“Desert Cell” by Steve Myers

Steve Myers

DESERT CELL

Three days we’d driven the southwest desert up and down
but hadn’t seen one roadrunner till this afternoon,

on Corona Drive behind the Walmart, skittering
under a Chevy that was up on blocks, half-hopping,

half-fluttering onto an adobe wall, less bird
than shabby scrap of one, which we took to be a sign

we were finally onto something way more genuine
than Taos, or uptown Sedona, as spiritual as

Hollywood Boulevard or Atlantic City, shop
after shop of Kokopelli and the same brown tees.

Tonight, the roadhouse, and the famous cheeseburger—
6.95, a buck extra for your slather

of green chili, another .50 for your square
of American. When a waitress vacuum-packed in black

showed up, I asked her for something local, an IPA,
and she suggested a Marble, “the Rock Solid Beer,”

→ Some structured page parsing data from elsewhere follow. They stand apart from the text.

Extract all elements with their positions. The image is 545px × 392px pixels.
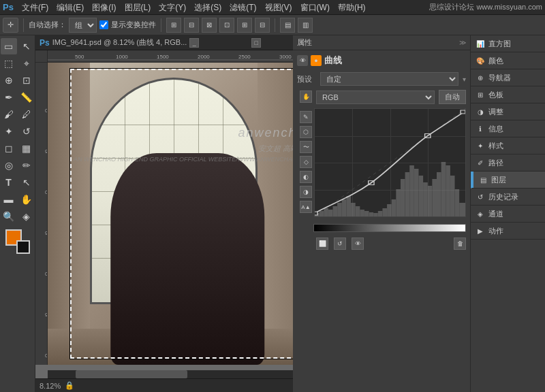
horizontal-scrollbar[interactable] <box>48 370 327 378</box>
menu-file[interactable]: 文件(F) <box>18 0 52 15</box>
vertical-ruler: 5 10 15 20 25 30 35 40 45 50 <box>35 63 48 365</box>
hand-tool[interactable]: ✋ <box>18 191 35 208</box>
curve-smooth-icon[interactable]: 〜 <box>300 141 312 153</box>
distribute1-btn[interactable]: ⊞ <box>237 18 252 33</box>
curve-brush-icon[interactable]: ⬡ <box>300 126 312 138</box>
history-brush-tool[interactable]: ↺ <box>18 123 35 140</box>
group2-btn[interactable]: ▥ <box>298 18 313 33</box>
move-tool-btn[interactable]: ✛ <box>3 18 18 33</box>
curves-graph[interactable] <box>314 108 466 217</box>
eraser-tool[interactable]: ◻ <box>1 140 17 157</box>
clone-stamp-tool[interactable]: ✦ <box>1 123 17 140</box>
properties-title: 属性 <box>297 37 312 48</box>
crop-tool[interactable]: ⊡ <box>18 72 35 88</box>
curve-line[interactable] <box>315 109 465 216</box>
extra-tool[interactable]: ◈ <box>18 208 35 225</box>
menu-filter[interactable]: 滤镜(T) <box>225 0 260 15</box>
path-selection-tool[interactable]: ↖ <box>18 174 35 191</box>
watermark-text: 思综设计论坛 www.missyuan.com <box>429 2 542 12</box>
curves-graph-wrapper: ✎ ⬡ 〜 ◇ ◐ ◑ A▲ <box>297 108 466 221</box>
styles-panel-header[interactable]: ✦ 样式 <box>471 137 545 154</box>
horizontal-ruler: 500 1000 1500 2000 2500 3000 350 <box>48 50 327 63</box>
curve-dark-icon[interactable]: ◑ <box>300 186 312 198</box>
rectangular-marquee-tool[interactable]: ⬚ <box>1 55 17 71</box>
align-right-btn[interactable]: ⊠ <box>202 18 217 33</box>
channel-select[interactable]: RGB 红 绿 蓝 <box>316 91 435 104</box>
paths-panel-header[interactable]: ✐ 路径 <box>471 154 545 171</box>
dodge-tool[interactable]: ◎ <box>1 157 17 174</box>
menu-layer[interactable]: 图层(L) <box>121 0 155 15</box>
selection-tool[interactable]: ▭ <box>1 38 17 54</box>
eyedropper-tool[interactable]: ✒ <box>1 89 17 105</box>
sidebar-panel-adjustments: ◑ 调整 <box>471 103 545 120</box>
rectangle-tool[interactable]: ▬ <box>1 191 17 208</box>
auto-button[interactable]: 自动 <box>439 90 466 104</box>
curves-eye-icon[interactable]: 👁 <box>297 55 308 66</box>
gradient-tool[interactable]: ▦ <box>18 140 35 157</box>
menu-window[interactable]: 窗口(W) <box>296 0 334 15</box>
curves-reset-icon[interactable]: ↺ <box>334 238 346 250</box>
right-sidebar: 📊 直方图 🎨 颜色 ⊕ 导航器 ⊞ 色板 <box>470 35 545 392</box>
doc-restore-btn[interactable]: □ <box>251 38 261 48</box>
sidebar-panel-channels: ◈ 通道 <box>471 206 545 223</box>
svg-rect-55 <box>461 110 465 114</box>
history-panel-header[interactable]: ↺ 历史记录 <box>471 189 545 205</box>
styles-icon: ✦ <box>475 140 486 151</box>
ruler-tool[interactable]: 📏 <box>18 89 35 105</box>
adjustments-panel-header[interactable]: ◑ 调整 <box>471 103 545 120</box>
preset-select[interactable]: 自定 <box>320 72 458 86</box>
curve-hand-icon[interactable]: ✋ <box>300 91 312 103</box>
svg-text:2500: 2500 <box>238 54 251 60</box>
channels-label: 通道 <box>488 209 503 219</box>
background-color[interactable] <box>16 240 30 254</box>
zoom-tool[interactable]: 🔍 <box>1 208 17 225</box>
lasso-tool[interactable]: ⌖ <box>18 55 35 71</box>
spot-healing-tool[interactable]: 🖌 <box>1 106 17 122</box>
preset-dropdown-icon: ▾ <box>463 76 466 83</box>
menu-help[interactable]: 帮助(H) <box>334 0 370 15</box>
curve-light-icon[interactable]: ◐ <box>300 171 312 183</box>
histogram-panel-header[interactable]: 📊 直方图 <box>471 35 545 52</box>
auto-select-dropdown[interactable]: 组 <box>69 18 97 33</box>
curve-aa-icon[interactable]: A▲ <box>300 201 312 213</box>
curves-trash-icon[interactable]: 🗑 <box>454 238 466 250</box>
menu-view[interactable]: 视图(V) <box>261 0 296 15</box>
navigator-panel-header[interactable]: ⊕ 导航器 <box>471 69 545 86</box>
svg-rect-54 <box>315 212 317 215</box>
direct-selection-tool[interactable]: ↖ <box>18 38 35 54</box>
channels-panel-header[interactable]: ◈ 通道 <box>471 206 545 222</box>
align-top-btn[interactable]: ⊡ <box>219 18 234 33</box>
photo-watermark: anwenchao 安文超 高端修图 AN WENCHAO HIGH-END G… <box>74 123 313 165</box>
info-panel-header[interactable]: ℹ 信息 <box>471 120 545 137</box>
properties-expand-btn[interactable]: ≫ <box>459 39 466 46</box>
layers-icon: ▤ <box>478 174 488 185</box>
info-label: 信息 <box>488 124 503 134</box>
curve-point-icon[interactable]: ◇ <box>300 156 312 168</box>
color-swatches[interactable] <box>5 229 30 254</box>
layers-panel-header[interactable]: ▤ 图层 <box>472 172 545 188</box>
pen-tool[interactable]: ✏ <box>18 157 35 174</box>
swatches-panel-header[interactable]: ⊞ 色板 <box>471 86 545 103</box>
curve-pencil-icon[interactable]: ✎ <box>300 111 312 123</box>
group1-btn[interactable]: ▤ <box>280 18 295 33</box>
menu-edit[interactable]: 编辑(E) <box>52 0 88 15</box>
doc-minimize-btn[interactable]: _ <box>189 38 199 48</box>
text-tool[interactable]: T <box>1 174 17 191</box>
scrollbar-thumb[interactable] <box>76 370 187 378</box>
document-titlebar: Ps IMG_9641.psd @ 8.12% (曲线 4, RGB... _ … <box>35 35 327 50</box>
brush-tool[interactable]: 🖊 <box>18 106 35 122</box>
menu-select[interactable]: 选择(S) <box>190 0 225 15</box>
menu-image[interactable]: 图像(I) <box>88 0 120 15</box>
show-transform-checkbox[interactable] <box>99 20 108 29</box>
zoom-level: 8.12% <box>40 382 61 390</box>
curves-node-icon[interactable]: ⬜ <box>316 238 328 250</box>
color-panel-header[interactable]: 🎨 颜色 <box>471 52 545 69</box>
wall-left <box>48 63 90 365</box>
align-center-btn[interactable]: ⊟ <box>184 18 199 33</box>
align-left-btn[interactable]: ⊞ <box>166 18 181 33</box>
actions-panel-header[interactable]: ▶ 动作 <box>471 223 545 239</box>
distribute2-btn[interactable]: ⊟ <box>255 18 270 33</box>
menu-text[interactable]: 文字(Y) <box>155 0 190 15</box>
quick-select-tool[interactable]: ⊕ <box>1 72 17 88</box>
curves-eye2-icon[interactable]: 👁 <box>352 238 364 250</box>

then wondered if I’d take a Red instead, if they’d
run out of the other. You couldn’t keep your eyes from

wandering: The King, radiant in black velvet and hung
as he was in his younger days; a simmering

Marilyn above the nippled, red leatherette
upholstery. Fires near Bowie, Arizona, were threatening

a three-year experiment in silent meditation
by Buddhists there, trying to bring world peace through prayer,

according to a reporter on the TV screen—
the holy homing moth-to-flame again; Their cells,

wrote Merton of the Desert Fathers, were the furnace
of Babylon in which … they found themselves with Christ,

and just then you could understand: when the waitress returned
with a burger oozing juices over a flawless bun,

a mountain of skin-on fries and a couple longnecks,
one “on the house,” you could practically hear the Sweet

Inspirations singing There’ll Be Peace in the Valley
For Me, O Lord; it was like you’d died and gone to

Santa Fe, where the brewery’s upscale tap room
looks on the Cathedral Basilica de San Francisco

to the east, north on the still snow-stippled peaks
of the Sangre de Cristo.

from Rattle #45, Fall 2014
Tribute to Poets of Faith

__________

Steve Myers: “My father, a natural storyteller, taught me to read. He also was supervisor of the Methodist Church Sunday School in our town. Since I was a child, I’ve moved between these two worlds, literary and spiritual, exploring at various points of intersection. Went to college a religion major, emerged an English major. Headed for grad school in English, abruptly swerved and completed a Master of Divinity degree, was ordained, then earned the PhD in English. Along the way moved to Presbyterianism, then Anglicanism. Have taught literature for 25 years at a Roman Catholic university. I’d summarize my poetic preoccupations as ‘language, landscape, and the idea of God,’ if the extraordinary Charles Wright hadn’t already beat me to it.”